In your code, there are two variables srbl1 and srbl2, each of which stores a reference to the same string builder object. Assigning to either changes overwrites one of those reference (e.g. with null, or with a reference to a different object).

Answer 3

Changing a reference is just changing what something refers to. It doesn't change the object itself.

One way to look at it is to imagine an array of integers:

int[] foo = new int[] {0, 1, 2, 3, 4, 5};

You can create two indexes that refer to items in the array:

int ix = 1;
int iy = ix;

And then foo[ix] == foo[iy].

If you then write foo[ix] = 42, then foo[ix] == foo[iy] is still true because you changed the value that the indexes referred to.

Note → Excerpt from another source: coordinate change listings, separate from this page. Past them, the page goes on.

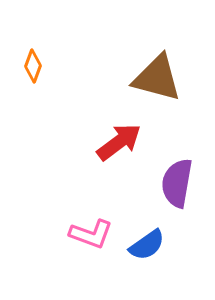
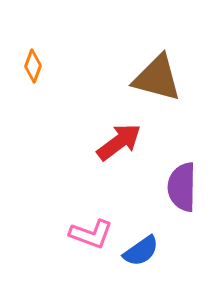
purple semicircle: moved 5 px right, 4 px down; rotated 9 degrees counterclockwise
blue semicircle: moved 6 px left, 6 px down
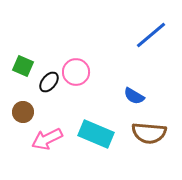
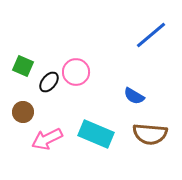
brown semicircle: moved 1 px right, 1 px down
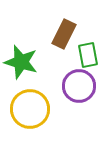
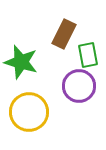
yellow circle: moved 1 px left, 3 px down
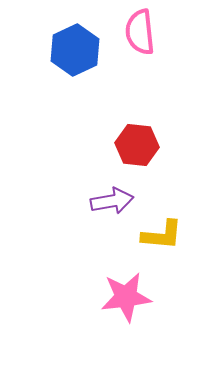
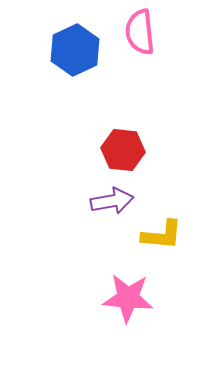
red hexagon: moved 14 px left, 5 px down
pink star: moved 2 px right, 1 px down; rotated 12 degrees clockwise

But if you change the index so that ix = 3, then ix and iy are referring to different things.

Reference types work exactly the same way.

When you write sblr1 = new StringBuilder(), you've created a new StringBuilder object instance and made sblr1 point to it. If you then write sblr2 = sblr1, you're just making sblr2 point to the same thing. And then sblr1 = null just says, "sblr1 isn't pointing to anything anymore." It doesn't actually affect the item it refers to, just as changing the index to an array doesn't affect the value of the item being indexed.